Hoofddoeken polariseren Turkije steeds verder
Sommige Turkse universiteiten laten het dragen van een hoofddoek toe, andere blijven het verbod handhaven in afwachting van een definitief besluit van het grondwettelijk hof. Officieel is het dragen van de hoofddoek aan de universiteiten weer toegestaan, maar het seculiere kamp in Turkije is in de tegenaanval gegaan.
Vrouwelijke studenten aan de universiteit van Sakarya, op 200 kilometer van Istanbul, kunnen probleemloos naar de les met een hoofddoek. Hun universiteit volgt het amendement op de grondwet dat de regerende islamistische Gerechtigheids- en Ontwikkelingspartij (AKP) met een grote meerderheid liet goedkeuren in het Turkse parlement. Ook jonge vrouwen die een hoofddoek willen dragen hebben recht op hoger onderwijs, zo luidt de argumentatie.In bijna 100 van de 116 universiteiten in Turkije blijft het dragen van een hoofddoek verboden. Sommigen argumenteren dat het dragen van een hoofddoek een politieke stellingname is die de scheiding tussen staat en religie, de hoeksteen van de seculiere Turkse grondwet, in vraag stelt. Andere universiteiten zeggen dat ze willen wachten op de uitvoeringsbesluiten die precies moeten bepalen welke hoofddoeken zijn toegestaan en welke niet.
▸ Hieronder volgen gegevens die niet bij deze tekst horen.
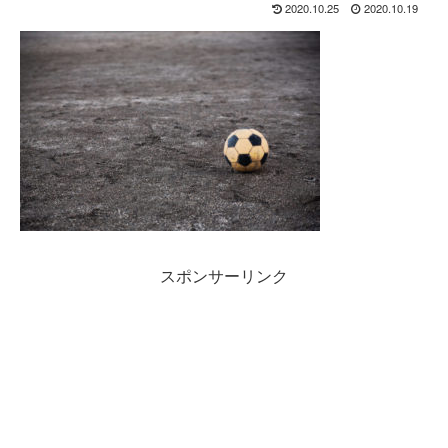
2020.10.25
2020.10.19
スポンサーリンク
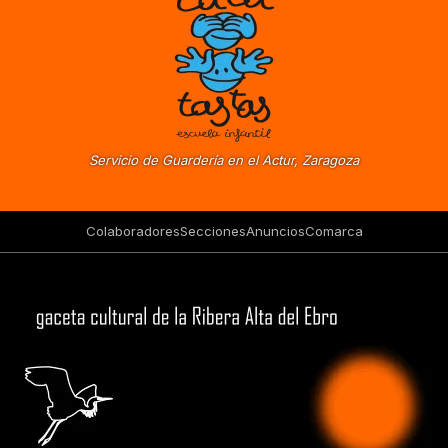
Servicio de Guardería en el Actur, Zaragoza
Colaboradores
Secciones
Anuncios
Comarca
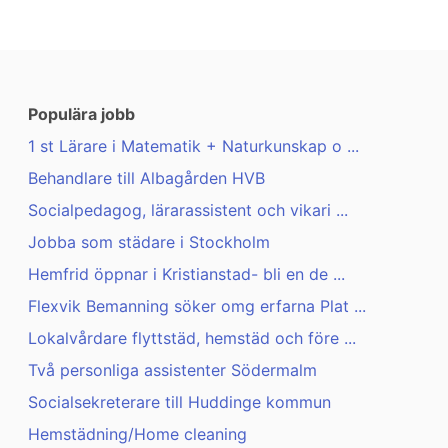
Populära jobb
1 st Lärare i Matematik + Naturkunskap o ...
Behandlare till Albagården HVB
Socialpedagog, lärarassistent och vikari ...
Jobba som städare i Stockholm
Hemfrid öppnar i Kristianstad- bli en de ...
Flexvik Bemanning söker omg erfarna Plat ...
Lokalvårdare flyttstäd, hemstäd och före ...
Två personliga assistenter Södermalm
Socialsekreterare till Huddinge kommun
Hemstädning/Home cleaning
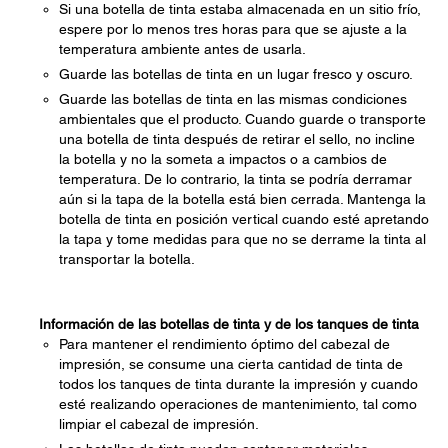
Si una botella de tinta estaba almacenada en un sitio frío,
espere por lo menos tres horas para que se ajuste a la
temperatura ambiente antes de usarla.
Guarde las botellas de tinta en un lugar fresco y oscuro.
Guarde las botellas de tinta en las mismas condiciones
ambientales que el producto. Cuando guarde o transporte
una botella de tinta después de retirar el sello, no incline
la botella y no la someta a impactos o a cambios de
temperatura. De lo contrario, la tinta se podría derramar
aún si la tapa de la botella está bien cerrada. Mantenga la
botella de tinta en posición vertical cuando esté apretando
la tapa y tome medidas para que no se derrame la tinta al
transportar la botella.
Información de las botellas de tinta y de los tanques de tinta
Para mantener el rendimiento óptimo del cabezal de
impresión, se consume una cierta cantidad de tinta de
todos los tanques de tinta durante la impresión y cuando
esté realizando operaciones de mantenimiento, tal como
limpiar el cabezal de impresión.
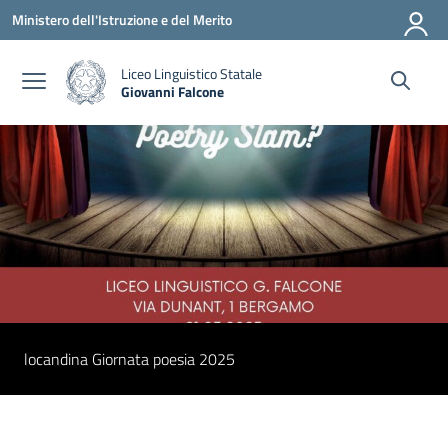
Vai ai contenuti
Vai al menu di navigazione
Vai al footer
Ministero dell'Istruzione e del Merito
Liceo Linguistico Statale
Giovanni Falcone
— Visita la pagina iniziale della scuola
locandina Giornata poesia 2025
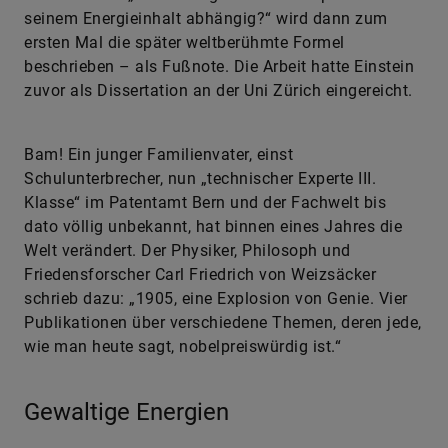
seinem Energieinhalt abhängig?“ wird dann zum
ersten Mal die später weltberühmte Formel
beschrieben – als Fußnote. Die Arbeit hatte Einstein
zuvor als Dissertation an der Uni Zürich eingereicht.
Bam! Ein junger Familienvater, einst
Schulunterbrecher, nun „technischer Experte III.
Klasse“ im Patentamt Bern und der Fachwelt bis
dato völlig unbekannt, hat binnen eines Jahres die
Welt verändert. Der Physiker, Philosoph und
Friedensforscher Carl Friedrich von Weizsäcker
schrieb dazu: „1905, eine Explosion von Genie. Vier
Publikationen über verschiedene Themen, deren jede,
wie man heute sagt, nobelpreiswürdig ist.“
Gewaltige Energien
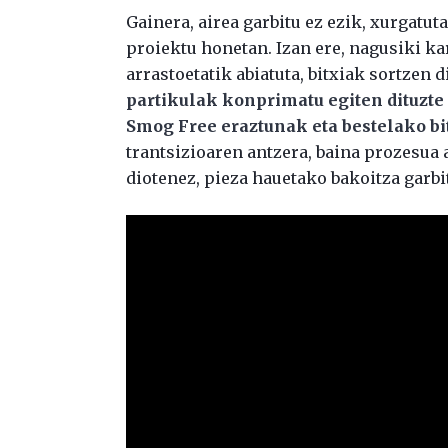
Gainera, airea garbitu ez ezik, xurgatut
proiektu honetan. Izan ere, nagusiki k
arrastoetatik abiatuta, bitxiak sortzen 
partikulak konprimatu egiten dituzte 
Smog Free eraztunak eta bestelako bi
trantsizioaren antzera, baina prozesua
diotenez, pieza hauetako bakoitza garb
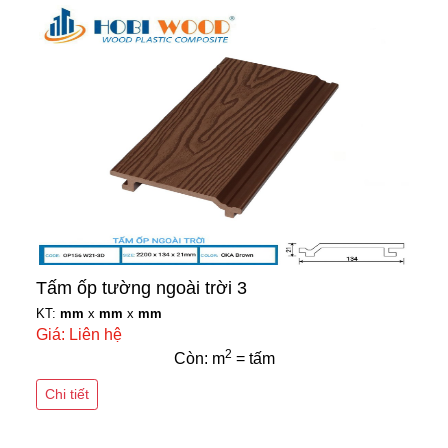
Tấm ốp tường ngoài trời 3
KT:
mm
x
mm
x
mm
Giá: Liên hệ
2
Còn: m
= tấm
Chi tiết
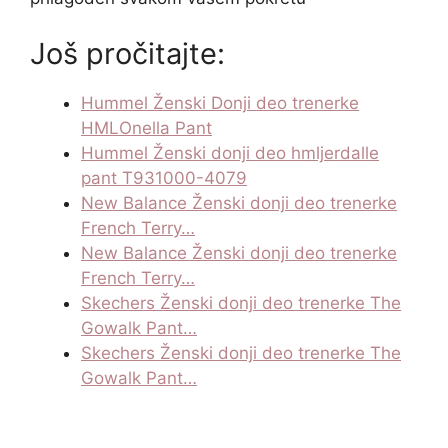
Još pročitajte:
Hummel Ženski Donji deo trenerke
HMLOnella Pant
Hummel Ženski donji deo hmljerdalle
pant T931000-4079
New Balance Ženski donji deo trenerke
French Terry…
New Balance Ženski donji deo trenerke
French Terry…
Skechers Ženski donji deo trenerke The
Gowalk Pant…
Skechers Ženski donji deo trenerke The
Gowalk Pant…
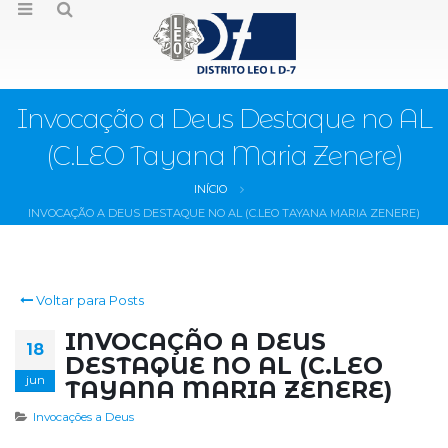
Invocação a Deus Destaque no AL
(C.LEO Tayana Maria Zenere)
INÍCIO
INVOCAÇÃO A DEUS DESTAQUE NO AL (C.LEO TAYANA MARIA ZENERE)
Voltar para Posts
INVOCAÇÃO A DEUS
18
DESTAQUE NO AL (C.LEO
jun
TAYANA MARIA ZENERE)
Invocações a Deus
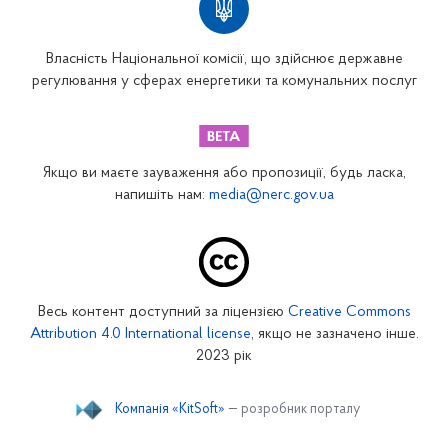
Власність Національної комісії, що здійснює державне
регулювання у сферах енергетики та комунальних послуг
Якщо ви маєте зауваження або пропозиції, будь ласка,
напишіть нам:
media@nerc.gov.ua
Весь контент доступний за ліцензією
Creative Commons
Attribution 4.0 International license
, якщо не зазначено інше.
2023 рік
Компанія «KitSoft»
— розробник порталу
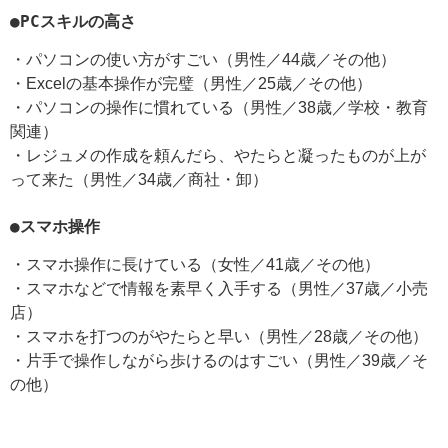
●PCスキルの高さ
・パソコンの使い方がすごい（男性／44歳／その他）
・Excelの基本操作が完璧（男性／25歳／その他）
・パソコンの操作に慣れている（男性／38歳／学校・教育
関連）
・レジュメの作成を頼んだら、やたらと凝ったものが上が
って来た（男性／34歳／商社・卸）
●スマホ操作
・スマホ操作に長けている（女性／41歳／その他）
・スマホなどで情報を素早く入手する（男性／37歳／小売
店）
・スマホを打つのがやたらと早い（男性／28歳／その他）
・片手で操作しながら歩けるのはすごい（男性／39歳／そ
の他）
Intussen is de oppositionele en seculiere Republikeinse Volkspartij (CHP) na de verloren stemming in het parlement naar het constitutioneel hof gestapt om het hoofddoekenamendement te laten vernietigen. Die heeft de zaak op 8 maart ontvankelijk verklaard.
Volgens de CHP gaat het in tegen artikel II van de grondwet, dat zegt dat het seculiere karakter van de republiek niet kan worden veranderd en dat zo’n verandering zelfs niet kan worden overwogen. „Het amendement wil geen vrijheid brengen, maar introduceert het dragen van een ”tulband”, een religieus symbool, aan de universiteit”, luidt het in de klacht. „Uiteindelijk leidt dit tot de erosie van de scheiding tussen staat en religie.”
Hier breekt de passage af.